Great changes came recently to the U.S. government’s system of background screening on security-clearance applicants, and they were made in response to serious problems that emerged more than three years ago.
The trouble started in September 2013, when a civilian Navy employee shot 12 people to death at the Navy Yard in Washington. Details emerged that the attacker had reported “hearing voices,” and had told Seattle police after an earlier arrest for shooting out a man’s tires that he had been in an “anger-fueled” blackout.
There were other problems, too: The Justice Department had launched a probe into USIS, the U.S. Office of Personnel Management security-clearance contractor that had cleared Edward Snowden, who later leaked millions of NSA documents.
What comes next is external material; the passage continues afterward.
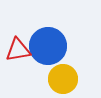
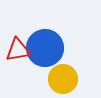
blue circle: moved 3 px left, 2 px down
Soon it emerged that USIS employees were under so much pressure to quickly wrap up due-diligence checks that some were faking them, according to statements by U.S. government officials that were partly acknowledged as true by the firm.
Then, in June 2015, OPM announced that its network had been breached by hackers. Chinese intelligence is suspected in the theft of sensitive files on 21.5 million U.S. officials and their relatives. USIS’s background-screening contract was terminated, and in fall 2016 the government launched a new U.S. agency, the National Background Investigations Bureau or NBIB, to do security clearances. It is facing substantial obstacles.
USIS’s dismissal, plus a temporary hiring freeze, have caused massive backlogs in finishing clearance reviews. The most recent data available, from fall 2016, showed that the backlog in pending “secret” clearances was 343,557, and at top secret was 72,566; another 156,172 re-investigations were also unprocessed.
Charlie Phalen, a former CIA security chief who runs the new NBIB, said one priority is using technology to more efficiently receive information about applicants from agencies outside NBIB. On that coordination issue, Phalen said, “it’s not where it needs to be.”